The problem
Transcribe the records that follow exactly. Skip the pictures.

..............................

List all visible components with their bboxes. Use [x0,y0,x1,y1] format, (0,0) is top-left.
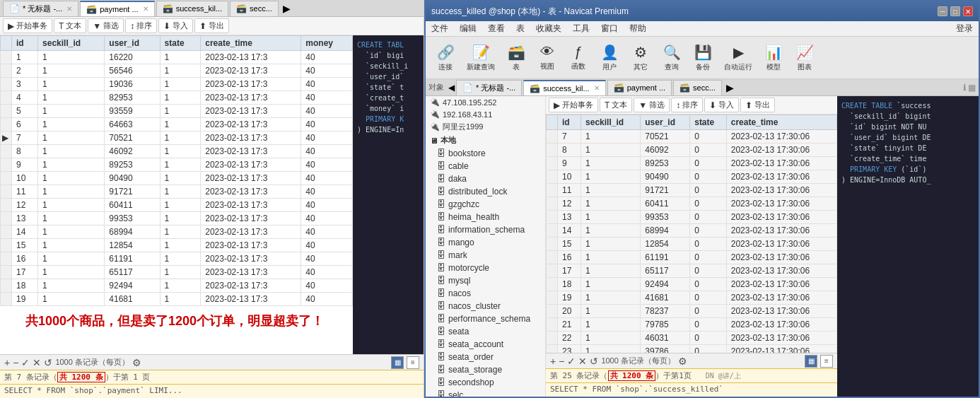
left-tab-payment-close[interactable]: ✕ [143,5,148,13]
right-table-row[interactable]: 1511285402023-02-13 17:30:06 [547,238,837,251]
right-refresh-btn[interactable]: ↺ [590,356,598,367]
left-table-row[interactable]: 814609212023-02-13 17:340 [1,145,353,158]
right-settings-icon[interactable]: ⚙ [678,356,687,367]
left-table-row[interactable]: 1216041112023-02-13 17:340 [1,199,353,212]
db-list-item[interactable]: 🗄daka [426,172,545,185]
settings-icon[interactable]: ⚙ [132,357,141,368]
left-col-state[interactable]: state [160,36,201,51]
tab-scroll-right[interactable]: ▶ [283,3,291,14]
close-btn[interactable]: ✕ [963,6,973,16]
left-table-row[interactable]: 918925312023-02-13 17:340 [1,158,353,172]
left-table-row[interactable]: 311903612023-02-13 17:340 [1,78,353,91]
right-col-id[interactable]: id [558,115,581,130]
right-table-row[interactable]: 1019049002023-02-13 17:30:06 [547,170,837,184]
right-table-row[interactable]: 1914168102023-02-13 17:30:06 [547,291,837,305]
right-tab-success[interactable]: 🗃️ success_kil... ✕ [523,80,605,95]
menu-view[interactable]: 查看 [485,21,508,36]
add-row-btn[interactable]: + [4,357,10,368]
right-view-grid-btn[interactable]: ▦ [805,355,817,368]
left-col-seckill-id[interactable]: seckill_id [38,36,105,51]
remove-row-btn[interactable]: − [13,357,18,368]
left-table-container[interactable]: id seckill_id user_id state create_time … [0,35,353,354]
view-list-btn[interactable]: ≡ [407,356,419,369]
right-table-row[interactable]: 1716511702023-02-13 17:30:06 [547,264,837,278]
text-btn[interactable]: T 文本 [54,18,86,33]
left-tab-close[interactable]: ✕ [66,5,72,13]
left-table-row[interactable]: 1416899412023-02-13 17:340 [1,226,353,239]
toolbar-model[interactable]: 📊 模型 [759,41,788,75]
db-list-item[interactable]: 🗄information_schema [426,223,545,236]
menu-tools[interactable]: 工具 [570,21,593,36]
toolbar-query[interactable]: 🔍 查询 [658,41,686,75]
right-tab-secc[interactable]: 🗃️ secc... [673,80,722,95]
toolbar-backup[interactable]: 💾 备份 [689,41,717,75]
left-table-row[interactable]: 616466312023-02-13 17:340 [1,118,353,131]
left-tab-payment[interactable]: 🗃️ payment ... ✕ [80,1,154,16]
left-table-row[interactable]: 1319935312023-02-13 17:340 [1,212,353,226]
maximize-btn[interactable]: □ [950,6,960,16]
right-table-row[interactable]: 2017823702023-02-13 17:30:06 [547,305,837,318]
cancel-edit-btn[interactable]: ✕ [33,357,41,368]
right-table-row[interactable]: 2313978602023-02-13 17:30:06 [547,345,837,353]
toolbar-other[interactable]: ⚙ 其它 [626,41,655,75]
left-table-row[interactable]: 215654612023-02-13 17:340 [1,64,353,78]
left-table-row[interactable]: 1616119112023-02-13 17:340 [1,252,353,266]
left-table-row[interactable]: 1914168112023-02-13 17:340 [1,293,353,306]
left-table-row[interactable]: 1019049012023-02-13 17:340 [1,172,353,185]
db-list-item[interactable]: 🗄motorcycle [426,262,545,274]
right-tab-success-close[interactable]: ✕ [594,84,600,92]
view-grid-btn[interactable]: ▦ [391,356,404,369]
right-col-state[interactable]: state [690,115,727,130]
right-table-row[interactable]: 717052102023-02-13 17:30:06 [547,130,837,144]
right-add-row-btn[interactable]: + [550,356,556,367]
menu-table[interactable]: 表 [513,21,527,36]
db-list-item[interactable]: 🗄heima_health [426,211,545,223]
right-confirm-btn[interactable]: ✓ [567,356,576,367]
toolbar-table[interactable]: 🗃️ 表 [502,41,530,75]
right-table-row[interactable]: 814609202023-02-13 17:30:06 [547,144,837,157]
right-tab-newtitle[interactable]: 📄 * 无标题 -... [456,80,522,95]
tab-nav-left[interactable]: ◀ [448,83,455,93]
toolbar-user[interactable]: 👤 用户 [595,41,624,75]
db-list-item[interactable]: 🗄cable [426,160,545,172]
conn-item-local[interactable]: 🖥 本地 [426,134,545,147]
right-filter-btn[interactable]: ▼ 筛选 [634,98,670,112]
menu-favorites[interactable]: 收藏夹 [533,21,564,36]
menu-help[interactable]: 帮助 [626,21,649,36]
db-list-item[interactable]: 🗄seata_account [426,338,545,351]
conn-item-ip2[interactable]: 🔌 192.168.43.11 [426,108,545,120]
import-btn[interactable]: ⬇ 导入 [158,18,193,33]
left-col-create-time[interactable]: create_time [201,36,301,51]
db-list-item[interactable]: 🗄nacos_cluster [426,300,545,312]
toolbar-func[interactable]: ƒ 函数 [564,41,593,74]
db-list-item[interactable]: 🗄seata [426,325,545,338]
right-table-container[interactable]: id seckill_id user_id state create_time … [546,115,837,353]
export-btn[interactable]: ⬆ 导出 [194,18,229,33]
left-tab-secc[interactable]: 🗃️ secc... [230,1,279,16]
db-list-item[interactable]: 🗄gzgchzc [426,198,545,211]
conn-item-ip1[interactable]: 🔌 47.108.195.252 [426,96,545,108]
login-btn[interactable]: 登录 [953,21,976,36]
right-sort-btn[interactable]: ↕ 排序 [671,98,703,112]
right-col-seckill-id[interactable]: seckill_id [581,115,641,130]
left-table-row[interactable]: 1511285412023-02-13 17:340 [1,239,353,252]
left-col-id[interactable]: id [12,36,38,51]
right-table-row[interactable]: 1319935302023-02-13 17:30:06 [547,211,837,224]
confirm-btn[interactable]: ✓ [21,357,30,368]
db-list-item[interactable]: 🗄secondshop [426,376,545,389]
conn-item-aliyun[interactable]: 🔌 阿里云1999 [426,120,545,134]
right-remove-row-btn[interactable]: − [559,356,564,367]
left-table-row[interactable]: 111622012023-02-13 17:340 [1,51,353,64]
sort-btn[interactable]: ↕ 排序 [125,18,157,33]
right-export-btn[interactable]: ⬆ 导出 [740,98,775,112]
db-list-item[interactable]: 🗄selc [426,389,545,397]
left-table-row[interactable]: 1119172112023-02-13 17:340 [1,185,353,199]
right-table-row[interactable]: 1119172102023-02-13 17:30:06 [547,184,837,197]
left-table-row[interactable]: 1819249412023-02-13 17:340 [1,279,353,293]
right-table-row[interactable]: 2117978502023-02-13 17:30:06 [547,318,837,332]
left-table-row[interactable]: 1716511712023-02-13 17:340 [1,266,353,279]
right-tab-payment[interactable]: 🗃️ payment ... [607,80,672,95]
db-list-item[interactable]: 🗄mango [426,236,545,249]
right-table-row[interactable]: 918925302023-02-13 17:30:06 [547,157,837,170]
db-list-item[interactable]: 🗄distributed_lock [426,185,545,198]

..............................

Reply to the task
List all visible components with their bboxes. Use [x0,y0,x1,y1] format, (0,0) is top-left.
left-tab-payment-close[interactable]: ✕ [143,5,148,13]
right-table-row[interactable]: 1511285402023-02-13 17:30:06 [547,238,837,251]
right-refresh-btn[interactable]: ↺ [590,356,598,367]
left-table-row[interactable]: 814609212023-02-13 17:340 [1,145,353,158]
right-settings-icon[interactable]: ⚙ [678,356,687,367]
left-table-row[interactable]: 1216041112023-02-13 17:340 [1,199,353,212]
db-list-item[interactable]: 🗄daka [426,172,545,185]
settings-icon[interactable]: ⚙ [132,357,141,368]
left-col-state[interactable]: state [160,36,201,51]
tab-scroll-right[interactable]: ▶ [283,3,291,14]
close-btn[interactable]: ✕ [963,6,973,16]
left-table-row[interactable]: 918925312023-02-13 17:340 [1,158,353,172]
left-table-row[interactable]: 311903612023-02-13 17:340 [1,78,353,91]
right-col-id[interactable]: id [558,115,581,130]
right-table-row[interactable]: 1019049002023-02-13 17:30:06 [547,170,837,184]
right-table-row[interactable]: 1914168102023-02-13 17:30:06 [547,291,837,305]
right-tab-success[interactable]: 🗃️ success_kil... ✕ [523,80,605,95]
menu-view[interactable]: 查看 [485,21,508,36]
add-row-btn[interactable]: + [4,357,10,368]
right-view-grid-btn[interactable]: ▦ [805,355,817,368]
left-col-seckill-id[interactable]: seckill_id [38,36,105,51]
remove-row-btn[interactable]: − [13,357,18,368]
left-table-container[interactable]: id seckill_id user_id state create_time … [0,35,353,354]
view-list-btn[interactable]: ≡ [407,356,419,369]
right-table-row[interactable]: 1716511702023-02-13 17:30:06 [547,264,837,278]
text-btn[interactable]: T 文本 [54,18,86,33]
left-tab-close[interactable]: ✕ [66,5,72,13]
left-table-row[interactable]: 1416899412023-02-13 17:340 [1,226,353,239]
toolbar-model[interactable]: 📊 模型 [759,41,788,75]
db-list-item[interactable]: 🗄information_schema [426,223,545,236]
menu-tools[interactable]: 工具 [570,21,593,36]
toolbar-query[interactable]: 🔍 查询 [658,41,686,75]
right-tab-secc[interactable]: 🗃️ secc... [673,80,722,95]
toolbar-backup[interactable]: 💾 备份 [689,41,717,75]
left-table-row[interactable]: 616466312023-02-13 17:340 [1,118,353,131]
left-tab-payment[interactable]: 🗃️ payment ... ✕ [80,1,154,16]
left-table-row[interactable]: 1319935312023-02-13 17:340 [1,212,353,226]
maximize-btn[interactable]: □ [950,6,960,16]
right-table-row[interactable]: 2017823702023-02-13 17:30:06 [547,305,837,318]
cancel-edit-btn[interactable]: ✕ [33,357,41,368]
right-table-row[interactable]: 2313978602023-02-13 17:30:06 [547,345,837,353]
toolbar-other[interactable]: ⚙ 其它 [626,41,655,75]
left-table-row[interactable]: 215654612023-02-13 17:340 [1,64,353,78]
left-table-row[interactable]: 1616119112023-02-13 17:340 [1,252,353,266]
left-table-row[interactable]: 1914168112023-02-13 17:340 [1,293,353,306]
left-table-row[interactable]: 1019049012023-02-13 17:340 [1,172,353,185]
db-list-item[interactable]: 🗄motorcycle [426,262,545,274]
right-tab-success-close[interactable]: ✕ [594,84,600,92]
view-grid-btn[interactable]: ▦ [391,356,404,369]
right-col-state[interactable]: state [690,115,727,130]
right-table-row[interactable]: 717052102023-02-13 17:30:06 [547,130,837,144]
right-add-row-btn[interactable]: + [550,356,556,367]
menu-table[interactable]: 表 [513,21,527,36]
db-list-item[interactable]: 🗄heima_health [426,211,545,223]
right-confirm-btn[interactable]: ✓ [567,356,576,367]
toolbar-table[interactable]: 🗃️ 表 [502,41,530,75]
right-table-row[interactable]: 814609202023-02-13 17:30:06 [547,144,837,157]
right-tab-newtitle[interactable]: 📄 * 无标题 -... [456,80,522,95]
tab-nav-left[interactable]: ◀ [448,83,455,93]
toolbar-user[interactable]: 👤 用户 [595,41,624,75]
db-list-item[interactable]: 🗄cable [426,160,545,172]
conn-item-local[interactable]: 🖥 本地 [426,134,545,147]
right-filter-btn[interactable]: ▼ 筛选 [634,98,670,112]
menu-favorites[interactable]: 收藏夹 [533,21,564,36]
menu-help[interactable]: 帮助 [626,21,649,36]
db-list-item[interactable]: 🗄seata_account [426,338,545,351]
conn-item-ip2[interactable]: 🔌 192.168.43.11 [426,108,545,120]
import-btn[interactable]: ⬇ 导入 [158,18,193,33]
left-col-create-time[interactable]: create_time [201,36,301,51]
db-list-item[interactable]: 🗄nacos_cluster [426,300,545,312]
toolbar-func[interactable]: ƒ 函数 [564,41,593,74]
db-list-item[interactable]: 🗄seata [426,325,545,338]
right-table-container[interactable]: id seckill_id user_id state create_time … [546,115,837,353]
export-btn[interactable]: ⬆ 导出 [194,18,229,33]
left-tab-secc[interactable]: 🗃️ secc... [230,1,279,16]
db-list-item[interactable]: 🗄gzgchzc [426,198,545,211]
conn-item-ip1[interactable]: 🔌 47.108.195.252 [426,96,545,108]
login-btn[interactable]: 登录 [953,21,976,36]
right-sort-btn[interactable]: ↕ 排序 [671,98,703,112]
right-col-seckill-id[interactable]: seckill_id [581,115,641,130]
left-table-row[interactable]: 1511285412023-02-13 17:340 [1,239,353,252]
left-col-id[interactable]: id [12,36,38,51]
right-table-row[interactable]: 1319935302023-02-13 17:30:06 [547,211,837,224]
confirm-btn[interactable]: ✓ [21,357,30,368]
db-list-item[interactable]: 🗄secondshop [426,376,545,389]
conn-item-aliyun[interactable]: 🔌 阿里云1999 [426,120,545,134]
right-remove-row-btn[interactable]: − [559,356,564,367]
left-table-row[interactable]: 111622012023-02-13 17:340 [1,51,353,64]
sort-btn[interactable]: ↕ 排序 [125,18,157,33]
right-export-btn[interactable]: ⬆ 导出 [740,98,775,112]
db-list-item[interactable]: 🗄selc [426,389,545,397]
left-table-row[interactable]: 1119172112023-02-13 17:340 [1,185,353,199]
right-table-row[interactable]: 1119172102023-02-13 17:30:06 [547,184,837,197]
left-table-row[interactable]: 1819249412023-02-13 17:340 [1,279,353,293]
right-table-row[interactable]: 2117978502023-02-13 17:30:06 [547,318,837,332]
left-table-row[interactable]: 1716511712023-02-13 17:340 [1,266,353,279]
right-tab-payment[interactable]: 🗃️ payment ... [607,80,672,95]
db-list-item[interactable]: 🗄mango [426,236,545,249]
right-table-row[interactable]: 918925302023-02-13 17:30:06 [547,157,837,170]
db-list-item[interactable]: 🗄distributed_lock [426,185,545,198]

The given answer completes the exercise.